Die gesündeste aller Krankheiten

„Orthorexia nervosa“

Bild: © Brent Hofacker - Fotolia.com

Ein neues Phänomen in der Ernährungswissenschaft weist darauf hin, dass immer mehr Menschen versuchen, ihr Leben mit einem außergewöhnlichen Essverhalten in den Griff zu bekommen.

Anzeige

Ein knackiger Bio-Apfel zum Frühstück. Dazu ein vitaler Wildkräuter-Smoothie mit Goji-Beeren. Mittags vielleicht ein leckerer Salat mit selbst gebackenem Vollkornbrot. Am Abend wird gedünstetes Gemüse auf Hirse serviert. „Gesünder geht’s nicht!“, könnte man denken. Doch für manche Menschen wird der Gedanke an eine gesunde Ernährung zur Obsession. 

Nahrung ist dann nicht mehr nur Lebensmittel, sondern Lebensmittelpunkt. In diesem Fall ernährt man sich so gesund, dass in Fachkreisen von Orthorexie gesprochen wird: der krankhaften Fixierung auf (vermeintlich) gesundes Essen.

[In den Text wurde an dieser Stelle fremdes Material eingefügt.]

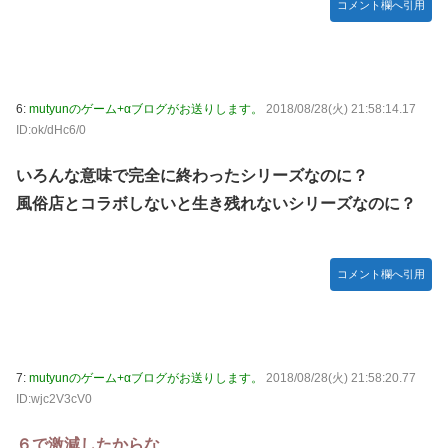
コメント欄へ引用
【ウマ娘】セイちゃんの攻撃力を見よ！！！
【ミリマス】6年後のアイドル達はどんな感じになってるん
だろう
【FF16】 「ファイナルファンタジー16」発売日が6/22に決
6:
mutyunのゲーム+αブログがお送りします。
2018/08/28(火) 21:58:14.17
定＆最新PV公開！思ったより発売早い…もう半年後か！
ID:ok/dHc6/0
【デレマス】 和久井留美「夢を作って、いつか遊んで」
いろんな意味で完全に終わったシリーズなのに？
ドンキのうなぎ食べた14人が食中毒…3歳児から75歳まで被
害
風俗店とコラボしないと生き残れないシリーズなのに？
「日本放送協会です」と名乗る男にドアを開けたら地獄…テ
レビもないのに居座り脅迫してきたNHK集金人を警察に通報
コメント欄へ引用
して黙らせた←警察官の神対応に感謝しかない
参政党・神谷代表、高市政権の食料品減税を「天下の愚策」
と一刀両断
福岡県議会「海外旅行じゃない、海外活動だ！」→視察費
7:
mutyunのゲーム+αブログがお送りします。
2018/08/28(火) 21:58:20.77
2.65億円公開で再炎上ｗｗｗ
ID:wjc2V3cV0
【艦これ】 E3-4のラスダンは航空優勢は取るの？取らない
の？
６で激減したからな…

Erstmals diagnostiziert wurde „Orthorexia nervosa“ von dem Alternativmediziner Steven Bratman, der selbst eine Zeit lang darunter litt und am Ende nur noch Obst und Gemüse aß, das nicht länger als 15 Minuten zuvor geerntet wurde. Oftmals bauen Orthorektiker ihre Nahrung selbst an, sind Stammkunden im Bioladen oder beim Bauernhof des Vertrauens. Die Einkaufsliste wird tendenziell immer kürzer: Erst fallen tierische Produkte weg, dann landet nur noch original asiatischer Reis und Hirse aus Afrika im Kochtopf. Manche Ernährungsberater sehen in dem Zwang, sich gesund zu ernähren, sogar fanatisch-religiöse Züge – gesundes Essen als Schlüssel zum Erfolg, ja zu einem reinen, besseren Leben im Vergleich zu den fleischfressenden Fertiggerichte-Käufern.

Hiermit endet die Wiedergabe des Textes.